Sable Project Creates Wave of New Offshore Investment
Canadian natural-gas producers have opened up their wallets to show they mean to make the Sable Offshore Energy Project (SOEP) live up to its billing as a "seed" development that will sprout a growing new branch of the industry on the east coast.
Mobil Oil Canada, Shell Canada and Imperial Oil anted up C$96.5 million (US$70 million) for 59,280 acres of new drilling prospects surrounding the SOEP production area now entering development, 112 miles offshore of the Nova Scotia capital of Halifax.
The money is not merely an investment in banking resource properties against some future date when they might be used. Under the Canadian drilling-lease system, prospects are obtained by bidding commitments actually to do work.

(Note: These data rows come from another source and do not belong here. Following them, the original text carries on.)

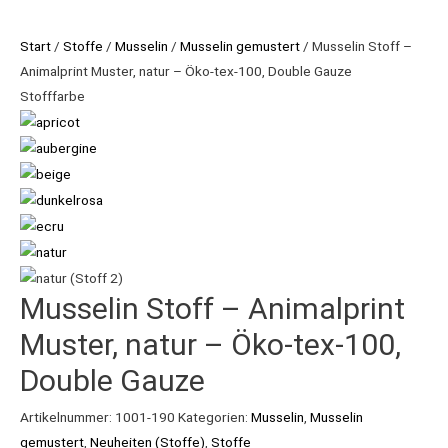
Start
/
Stoffe
/
Musselin
/
Musselin gemustert
/ Musselin Stoff –
Animalprint Muster, natur – Öko-tex-100, Double Gauze
Stofffarbe
Musselin Stoff – Animalprint
Muster, natur – Öko-tex-100,
Double Gauze
Artikelnummer:
1001-190
Kategorien:
Musselin
,
Musselin
gemustert
,
Neuheiten (Stoffe)
,
Stoffe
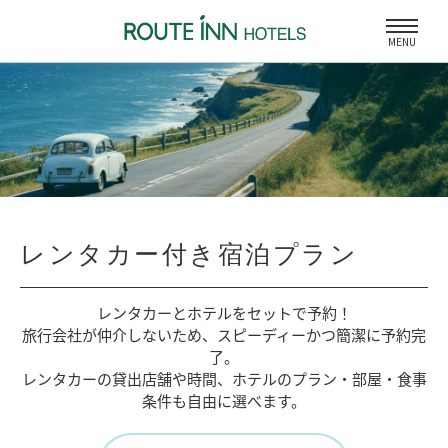
MENU
レンタカー付き宿泊プラン
レンタカーとホテルをセットで予約！
旅行会社が仲介しないため、
スピーディーかつ簡潔に予約完
了。
レンタカーの貸出店舗や時間、
ホテルのプラン・部屋・食事
条件も自由に選べます。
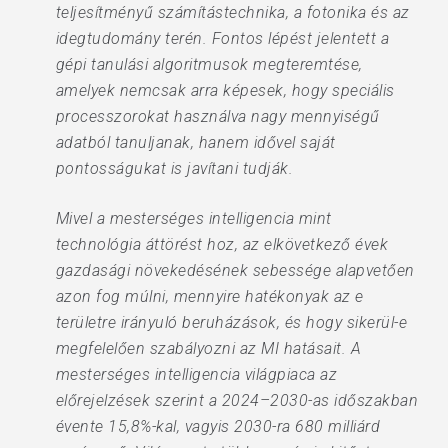
teljesítményű számítástechnika, a fotonika és az
idegtudomány terén. Fontos lépést jelentett a
gépi tanulási algoritmusok megteremtése,
amelyek nemcsak arra képesek, hogy speciális
processzorokat használva nagy mennyiségű
adatból tanuljanak, hanem idővel saját
pontosságukat is javítani tudják.
Mivel a mesterséges intelligencia mint
technológia áttörést hoz, az elkövetkező évek
gazdasági növekedésének sebessége alapvetően
azon fog múlni, mennyire hatékonyak az e
területre irányuló beruházások, és hogy sikerül-e
megfelelően szabályozni az MI hatásait. A
mesterséges intelligencia világpiaca az
előrejelzések szerint a 2024–2030-as időszakban
évente 15,8%-kal, vagyis 2030-ra 680 milliárd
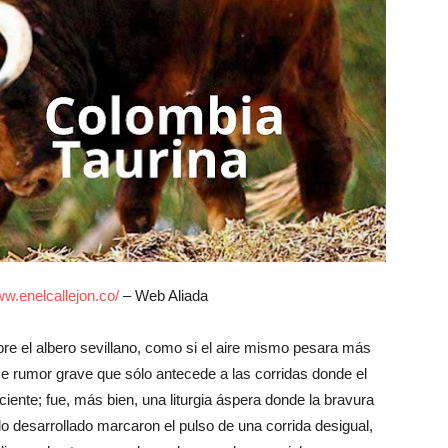
w.enelcallejon.co/
– Web Aliada
re el albero sevillano, como si el aire mismo pesara más
se rumor grave que sólo antecede a las corridas donde el
iente; fue, más bien, una liturgia áspera donde la bravura
do desarrollado marcaron el pulso de una corrida desigual,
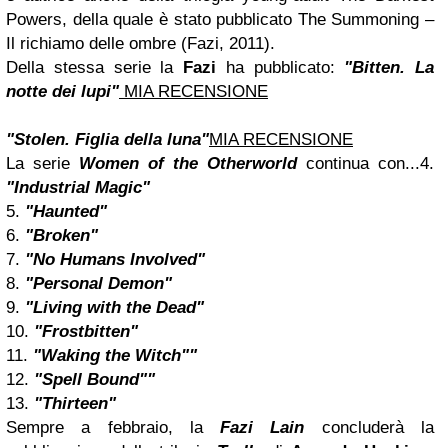
Powers, della quale è stato pubblicato The Summoning –
Il richiamo delle ombre (Fazi, 2011).
Della stessa serie la
Fazi
ha pubblicato:
"Bitten. La
notte dei lupi"
MIA RECENSIONE
"Stolen. Figlia della luna"
MIA RECENSIONE
La serie
Women of the Otherworld
continua con...
4.
"Industrial Magic"
5.
"Haunted"
6.
"Broken"
7.
"No Humans Involved"
8.
"Personal Demon"
9.
"Living with the Dead"
10.
"Frostbitten"
11.
"Waking the Witch""
12.
"Spell Bound""
13.
"Thirteen"
Sempre a febbraio, la
Fazi Lain
concluderà la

The new properties will be explored as a joint venture with Mobil and Shell each owning 40% and Imperial with 20%. The trio announced an immediate start on exploration with a C$15 million ($US11 million) echo-sounding seismic survey. The action confirmed a prediction in New Orleans the week before at NGI's annual Gas Mart/Power conference by Mobil's vice-president for Nova Scotia, Paul Bennett. He said "this agreement will serve to enhance opportunities to maximize the infrastructure for the Sable project," which is scheduled to begin producing 500 MMcf/d in November of 1999 primarily for exports to New England via the allied Maritimes & North East Pipeline to Boston.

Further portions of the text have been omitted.